**Task description**
Count each line below that has the word "Emplacement" in it, and give only the total.

**Dataset records**
________________________________________

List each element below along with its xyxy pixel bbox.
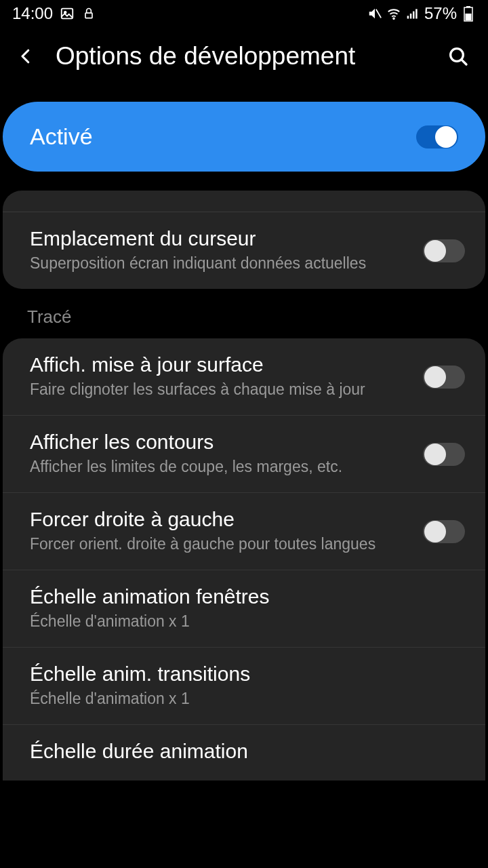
master-toggle-switch[interactable] — [416, 125, 458, 149]
svg-rect-7 — [413, 12, 415, 19]
svg-line-13 — [462, 60, 466, 64]
row-title: Afficher les contours — [30, 431, 409, 454]
row-subtitle: Forcer orient. droite à gauche pour tout… — [30, 534, 409, 555]
svg-point-4 — [393, 18, 394, 19]
image-icon — [60, 6, 75, 21]
row-subtitle: Échelle d'animation x 1 — [30, 611, 465, 632]
lock-icon — [81, 6, 96, 21]
settings-card-2: Affich. mise à jour surface Faire cligno… — [3, 338, 485, 781]
row-title: Échelle animation fenêtres — [30, 585, 465, 608]
row-title: Emplacement du curseur — [30, 227, 409, 250]
svg-rect-11 — [466, 14, 472, 20]
toggle-force-rtl[interactable] — [423, 520, 465, 543]
toggle-layout-bounds[interactable] — [423, 443, 465, 466]
partial-row-top — [3, 191, 485, 212]
row-pointer-location[interactable]: Emplacement du curseur Superposition écr… — [3, 212, 485, 289]
svg-rect-2 — [85, 13, 92, 18]
row-subtitle: Échelle d'animation x 1 — [30, 688, 465, 709]
mute-icon — [367, 6, 382, 21]
page-title: Options de développement — [56, 42, 428, 71]
row-subtitle: Afficher les limites de coupe, les marge… — [30, 456, 409, 477]
svg-rect-8 — [415, 9, 418, 18]
section-header-drawing: Tracé — [0, 289, 488, 338]
row-force-rtl[interactable]: Forcer droite à gauche Forcer orient. dr… — [3, 493, 485, 570]
back-button[interactable] — [12, 43, 39, 70]
row-layout-bounds[interactable]: Afficher les contours Afficher les limit… — [3, 416, 485, 493]
master-toggle-label: Activé — [30, 123, 93, 150]
row-window-animation-scale[interactable]: Échelle animation fenêtres Échelle d'ani… — [3, 570, 485, 648]
row-surface-updates[interactable]: Affich. mise à jour surface Faire cligno… — [3, 338, 485, 416]
row-subtitle: Faire clignoter les surfaces à chaque mi… — [30, 379, 409, 400]
status-bar: 14:00 57% — [0, 0, 488, 26]
toggle-pointer-location[interactable] — [423, 239, 465, 262]
battery-icon — [461, 6, 476, 21]
search-button[interactable] — [445, 43, 472, 70]
row-title: Échelle durée animation — [30, 740, 465, 763]
toggle-surface-updates[interactable] — [423, 366, 465, 389]
signal-icon — [405, 6, 420, 21]
master-toggle-row[interactable]: Activé — [3, 102, 485, 172]
svg-rect-6 — [410, 14, 412, 19]
svg-rect-5 — [407, 16, 409, 18]
row-title: Échelle anim. transitions — [30, 663, 465, 686]
settings-card-1: Emplacement du curseur Superposition écr… — [3, 191, 485, 289]
svg-line-3 — [376, 9, 381, 18]
row-animator-duration-scale[interactable]: Échelle durée animation — [3, 725, 485, 781]
row-transition-animation-scale[interactable]: Échelle anim. transitions Échelle d'anim… — [3, 648, 485, 725]
row-title: Forcer droite à gauche — [30, 508, 409, 531]
page-header: Options de développement — [0, 26, 488, 87]
wifi-icon — [386, 6, 401, 21]
battery-percent: 57% — [424, 4, 457, 23]
clock: 14:00 — [12, 4, 53, 23]
row-subtitle: Superposition écran indiquant données ac… — [30, 253, 409, 274]
row-title: Affich. mise à jour surface — [30, 353, 409, 376]
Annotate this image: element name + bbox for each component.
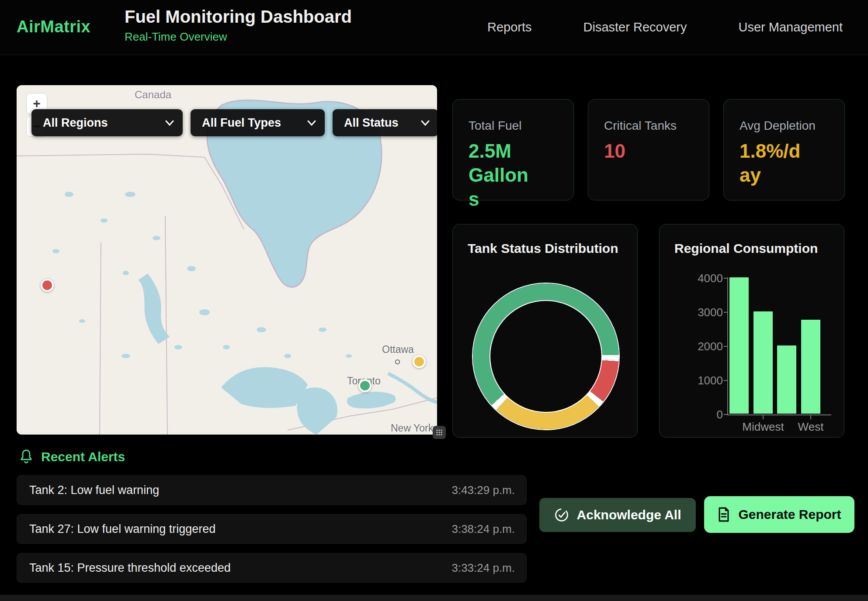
y-axis [727, 277, 728, 415]
alert-time: 3:38:24 p.m. [451, 522, 515, 536]
total-fuel-card: Total Fuel 2.5M Gallons [452, 99, 574, 200]
alert-row[interactable]: Tank 15: Pressure threshold exceeded 3:3… [17, 553, 527, 583]
tank-marker-warning[interactable] [413, 355, 426, 368]
bar-region-3[interactable] [777, 345, 796, 414]
x-label-midwest: Midwest [742, 420, 784, 434]
critical-tanks-label: Critical Tanks [604, 119, 696, 133]
tank-marker-normal[interactable] [358, 379, 372, 392]
page-subtitle: Real-Time Overview [125, 30, 352, 44]
bell-icon [19, 449, 33, 465]
total-fuel-value: 2.5M Gallons [469, 139, 534, 211]
status-filter-dropdown[interactable]: All Status [333, 109, 437, 136]
drag-dots-icon [436, 429, 443, 436]
map-label-new-york: New York [391, 422, 433, 434]
main-nav: Reports Disaster Recovery User Managemen… [487, 0, 843, 55]
tank-status-title: Tank Status Distribution [468, 241, 618, 256]
bottom-strip [0, 595, 868, 601]
avg-depletion-card: Avg Depletion 1.8%/day [723, 99, 845, 200]
bar-region-west[interactable] [801, 320, 820, 414]
y-tick-0: 0 [675, 408, 723, 421]
y-tick-1000: 1000 [675, 374, 723, 387]
chevron-down-icon [165, 120, 174, 126]
check-circle-icon [554, 508, 569, 522]
avg-depletion-label: Avg Depletion [740, 119, 831, 133]
recent-alerts-header: Recent Alerts [19, 449, 125, 465]
ottawa-town-dot-icon [395, 359, 400, 364]
critical-tanks-card: Critical Tanks 10 [588, 99, 709, 200]
report-document-icon [717, 507, 730, 522]
alert-message: Tank 15: Pressure threshold exceeded [29, 561, 231, 575]
fuel-type-filter-dropdown[interactable]: All Fuel Types [191, 109, 325, 136]
region-filter-dropdown[interactable]: All Regions [31, 109, 183, 136]
avg-depletion-value: 1.8%/day [740, 139, 805, 187]
y-tick-4000: 4000 [675, 272, 723, 285]
alert-message: Tank 2: Low fuel warning [29, 484, 159, 497]
nav-user-management[interactable]: User Management [738, 20, 843, 35]
generate-report-label: Generate Report [738, 507, 841, 522]
y-tickmark [724, 380, 727, 381]
recent-alerts-title: Recent Alerts [41, 449, 125, 464]
critical-tanks-value: 10 [604, 139, 670, 163]
map-panel[interactable]: Canada Ottawa Toronto New York + − All R… [17, 85, 437, 435]
page-title-block: Fuel Monitoring Dashboard Real-Time Over… [125, 7, 352, 44]
fuel-type-filter-value: All Fuel Types [202, 116, 281, 130]
y-tickmark [724, 278, 727, 279]
map-label-canada: Canada [135, 89, 171, 101]
y-tickmark [724, 414, 727, 415]
x-tickmark [763, 415, 764, 419]
y-tick-3000: 3000 [675, 306, 723, 319]
y-tickmark [724, 346, 727, 347]
alert-row[interactable]: Tank 2: Low fuel warning 3:43:29 p.m. [17, 475, 527, 505]
alert-message: Tank 27: Low fuel warning triggered [29, 522, 215, 536]
acknowledge-all-button[interactable]: Acknowledge All [539, 498, 696, 532]
x-axis [727, 414, 831, 415]
tank-status-card: Tank Status Distribution [452, 224, 638, 438]
x-label-west: West [798, 420, 824, 434]
alert-time: 3:43:29 p.m. [451, 484, 515, 497]
map-label-ottawa: Ottawa [382, 344, 414, 356]
y-tickmark [724, 312, 727, 313]
x-tickmark [810, 415, 811, 419]
chevron-down-icon [307, 120, 316, 126]
regional-consumption-title: Regional Consumption [674, 241, 818, 256]
tank-status-donut-chart[interactable] [473, 283, 619, 429]
page-title: Fuel Monitoring Dashboard [125, 7, 352, 27]
app-header: AirMatrix Fuel Monitoring Dashboard Real… [0, 0, 868, 55]
region-filter-value: All Regions [43, 116, 108, 130]
bar-region-1[interactable] [729, 277, 749, 414]
y-tick-2000: 2000 [675, 340, 723, 353]
tank-marker-critical[interactable] [41, 279, 54, 292]
map-filter-bar: All Regions All Fuel Types All Status [31, 109, 437, 136]
alert-time: 3:33:24 p.m. [451, 561, 515, 575]
regional-consumption-card: Regional Consumption 4000 3000 2000 1000… [659, 224, 844, 438]
nav-disaster-recovery[interactable]: Disaster Recovery [583, 20, 687, 35]
donut-hole [490, 301, 601, 412]
nav-reports[interactable]: Reports [487, 20, 532, 35]
total-fuel-label: Total Fuel [469, 119, 560, 133]
chevron-down-icon [421, 120, 430, 126]
acknowledge-all-label: Acknowledge All [577, 508, 681, 522]
brand-logo[interactable]: AirMatrix [17, 17, 90, 36]
status-filter-value: All Status [344, 116, 399, 130]
map-resize-handle[interactable] [433, 426, 446, 439]
alert-row[interactable]: Tank 27: Low fuel warning triggered 3:38… [17, 514, 527, 544]
bar-region-midwest[interactable] [753, 311, 773, 414]
generate-report-button[interactable]: Generate Report [704, 496, 854, 533]
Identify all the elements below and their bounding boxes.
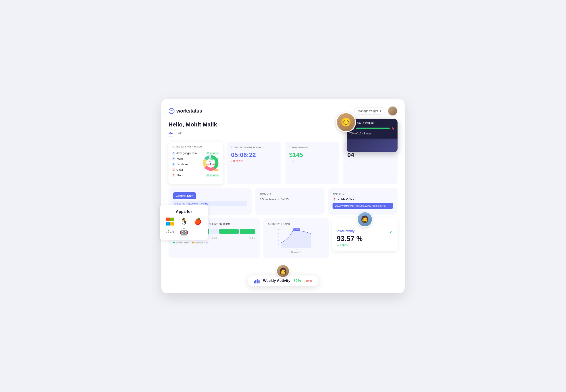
graph-x-label: Thu Jul 30 — [268, 251, 324, 253]
timeline-legend: Screen Time Manual Time — [173, 241, 255, 244]
person-avatar-2: 🧔 — [357, 211, 373, 227]
time-off-text: 8.5 hrs leave on Jul 25. — [260, 198, 320, 201]
windows-icon — [166, 218, 174, 225]
location-icon: 📍 — [332, 198, 336, 201]
donut-chart: ⌨ 👤 — [202, 154, 220, 172]
svg-text:60: 60 — [278, 236, 279, 238]
android-icon: 🤖 — [179, 227, 188, 236]
svg-rect-26 — [257, 279, 258, 283]
arrow-down-icon-red: ↓ — [304, 279, 305, 282]
apps-grid: 🐧 🍎 iOS 🤖 — [164, 218, 204, 236]
worked-today-label: TOTAL WORKED TODAY — [231, 146, 277, 149]
logo-text: workstatus — [177, 108, 202, 114]
screen-time-dot — [173, 242, 175, 243]
svg-text:100: 100 — [278, 229, 280, 230]
earned-value: $145 — [289, 152, 335, 158]
projects-value: 04 — [347, 152, 393, 158]
ios-icon: iOS — [166, 228, 174, 234]
logo: workstatus — [168, 108, 202, 114]
list-item: S Slack Productive — [172, 173, 220, 178]
apps-card: Apps for 🐧 🍎 iOS 🤖 — [160, 205, 208, 240]
productivity-value: 93.57 % — [337, 235, 363, 243]
svg-text:0: 0 — [278, 247, 278, 249]
job-site-card: JOB SITE 📍 Noida Office 2972 Westheimer … — [328, 188, 398, 215]
productivity-label: Productivity — [337, 229, 363, 233]
third-row: Apps for 🐧 🍎 iOS 🤖 — [168, 218, 398, 258]
productivity-change: ▲ 2.37% — [337, 244, 363, 247]
svg-rect-27 — [259, 280, 260, 283]
svg-text:80: 80 — [278, 232, 279, 234]
weekly-activity-green: 80% — [293, 279, 301, 283]
weekly-activity-red: ↓ 05% — [304, 279, 312, 282]
slack-icon: S — [172, 174, 175, 177]
worked-today-sub: ↓ 03:52:54 — [231, 159, 277, 163]
activity-graph-svg: 100 80 60 40 20 0 — [268, 228, 324, 250]
person-avatar-3: 👩 — [276, 265, 290, 278]
bar-chart-icon — [254, 278, 260, 283]
activity-today-label: TOTAL ACTIVITY TODAY — [172, 145, 220, 148]
screenshot-time-range: 10:50 am - 11:00 am — [349, 122, 395, 125]
total-earned-card: TOTAL EARNED $145 → 0 — [285, 142, 339, 184]
activity-today-card: TOTAL ACTIVITY TODAY G drive.google.com … — [168, 142, 223, 184]
header: workstatus Manage Widget ▾ — [168, 106, 398, 116]
apple-icon: 🍎 — [194, 218, 202, 225]
manage-widget-button[interactable]: Manage Widget ▾ — [354, 107, 385, 114]
weekly-activity-label: Weekly Activity — [263, 279, 290, 283]
screenshot-activity-label: 76% of 10 minutes — [349, 132, 395, 135]
dashboard: workstatus Manage Widget ▾ 10:50 am - 11… — [161, 99, 405, 293]
status-badge: Productive — [206, 174, 220, 177]
job-site-label: JOB SITE — [332, 192, 393, 195]
header-right: Manage Widget ▾ — [354, 106, 398, 116]
svg-point-0 — [169, 108, 174, 114]
apps-title: Apps for — [164, 209, 204, 214]
earned-sub: → 0 — [289, 159, 335, 163]
total-worked-card: TOTAL WORKED TODAY 05:06:22 ↓ 03:52:54 — [227, 142, 281, 184]
svg-rect-25 — [255, 280, 256, 283]
tab-me[interactable]: Me — [168, 132, 173, 136]
activity-graph-card: ACTIVITY GRAPH 100 80 60 40 20 0 — [263, 218, 329, 258]
drive-icon: G — [172, 152, 175, 155]
logo-icon — [168, 108, 175, 114]
trend-icon — [388, 229, 393, 235]
svg-text:Thu: Thu — [295, 249, 298, 250]
worked-today-value: 05:06:22 — [231, 152, 277, 158]
time-off-label: TIME OFF — [260, 192, 320, 195]
jobsite-location: 📍 Noida Office — [332, 198, 393, 201]
earned-label: TOTAL EARNED — [289, 146, 335, 149]
word-icon: W — [172, 157, 175, 160]
svg-text:~90%: ~90% — [295, 229, 298, 230]
svg-text:⌨: ⌨ — [209, 161, 212, 163]
svg-rect-24 — [254, 281, 255, 283]
chevron-down-icon: ▾ — [380, 109, 381, 112]
projects-sub: → 0 — [347, 159, 393, 163]
activity-graph-label: ACTIVITY GRAPH — [268, 223, 324, 225]
svg-text:20: 20 — [278, 243, 279, 245]
arrow-down-icon: ↓ — [231, 159, 232, 163]
svg-text:👤: 👤 — [209, 163, 211, 165]
avatar — [388, 106, 398, 116]
mouse-icon: 🖱 — [391, 126, 395, 130]
time-off-card: TIME OFF 8.5 hrs leave on Jul 25. — [255, 188, 325, 215]
profile-avatar-main: 😊 — [336, 112, 356, 132]
manual-time-dot — [192, 242, 194, 243]
gmail-icon: M — [172, 168, 175, 171]
facebook-icon: f — [172, 163, 175, 166]
svg-text:40: 40 — [278, 240, 279, 241]
linux-icon: 🐧 — [180, 218, 188, 225]
shift-tag: General Shift — [173, 192, 196, 199]
jobsite-address: 2972 Westheimer Rd. Santa Ana, Illinois … — [332, 203, 393, 209]
tab-all[interactable]: All — [178, 132, 181, 136]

________________________________________

**Your response**
3